* Exercise aim *
Your task is to return the listing below word for word, without any of its images.

* Exercise input *
- Opening Delimiter -
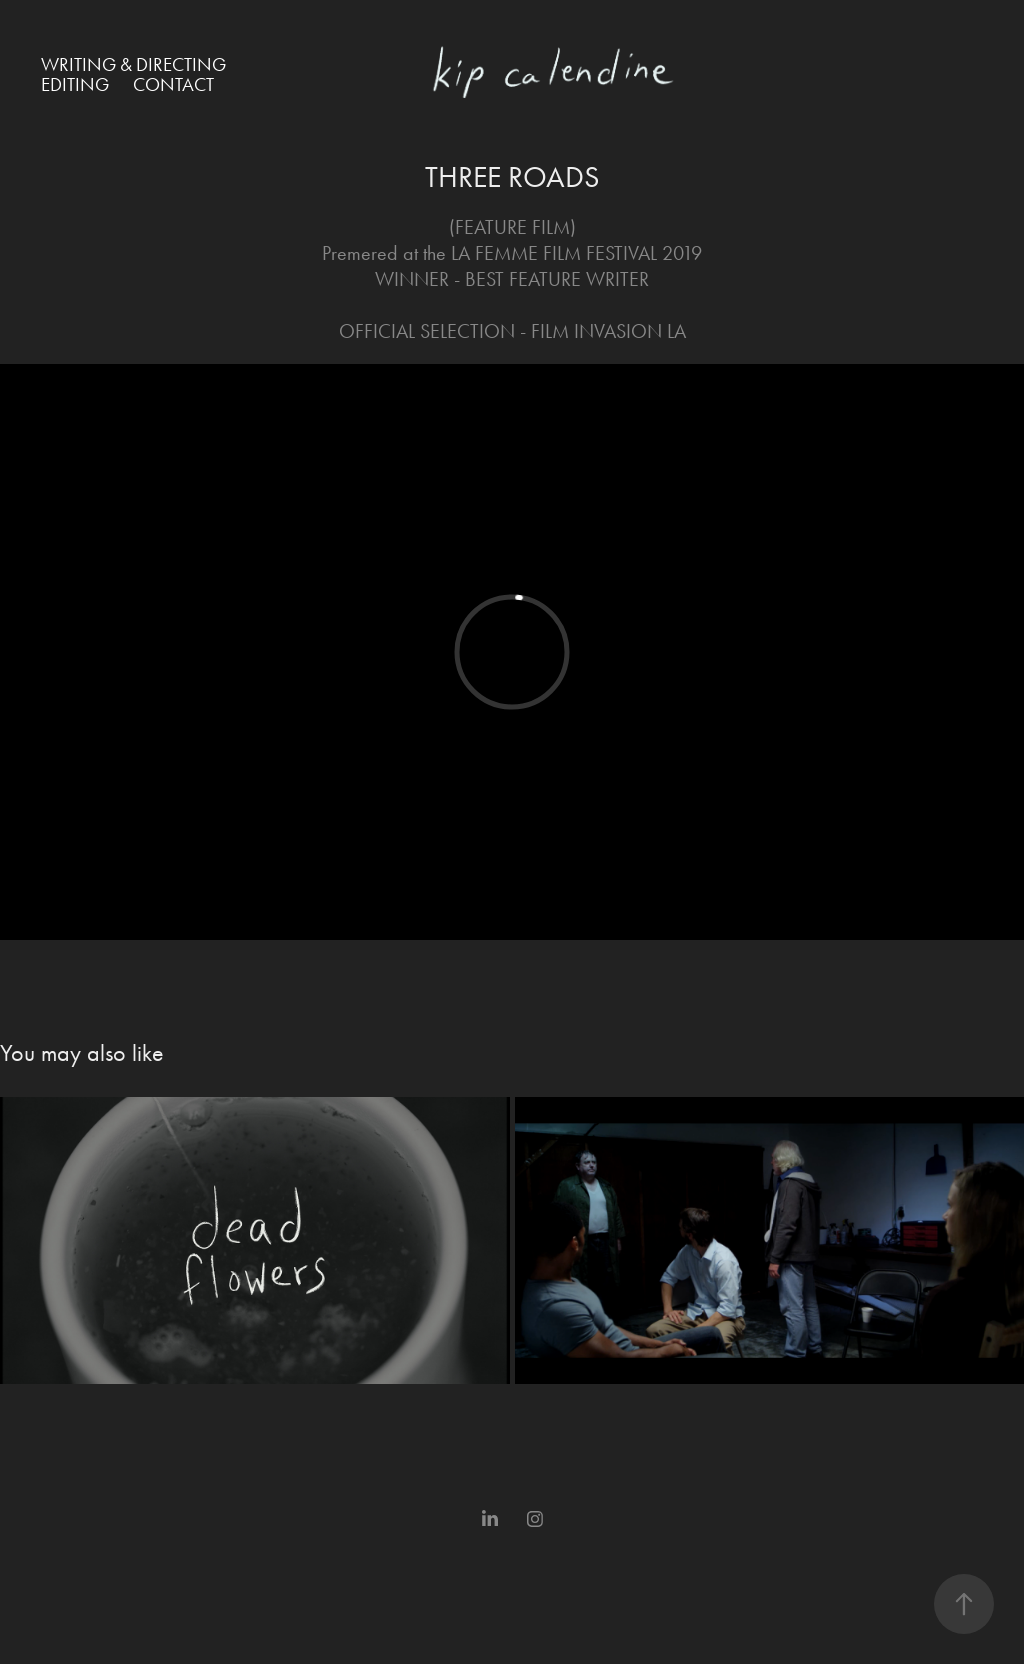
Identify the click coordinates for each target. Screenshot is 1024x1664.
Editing (75, 84)
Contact (173, 84)
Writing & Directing (133, 64)
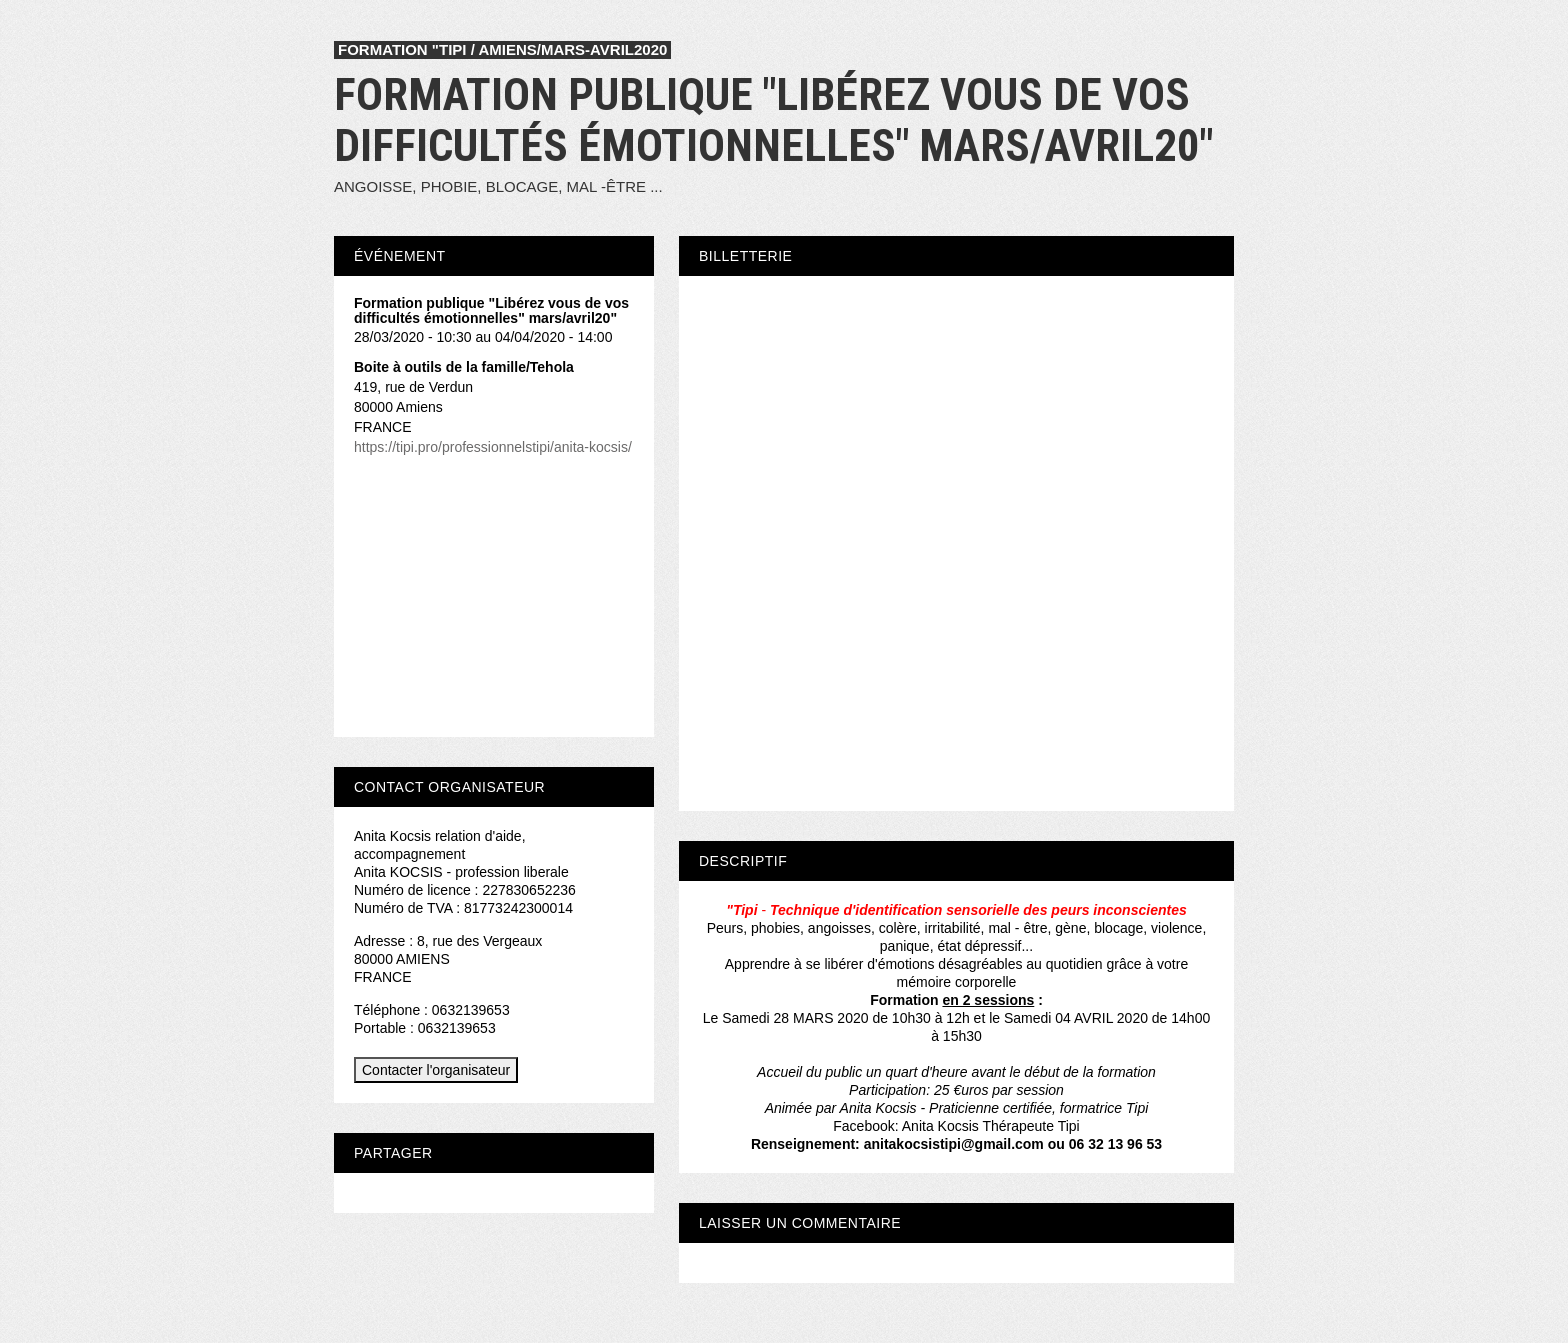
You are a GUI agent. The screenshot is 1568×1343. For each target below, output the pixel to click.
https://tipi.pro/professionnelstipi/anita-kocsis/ (493, 447)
- Closing Delimiter -
* Solution for this exercise *
Identify the click coordinates for each target. Screenshot is 1024x1664.
Editing (75, 84)
Contact (173, 84)
Writing & Directing (133, 64)
You are a GUI agent. The screenshot is 1568×1343. For each target below, output the pixel to click.
https://tipi.pro/professionnelstipi/anita-kocsis/ (493, 447)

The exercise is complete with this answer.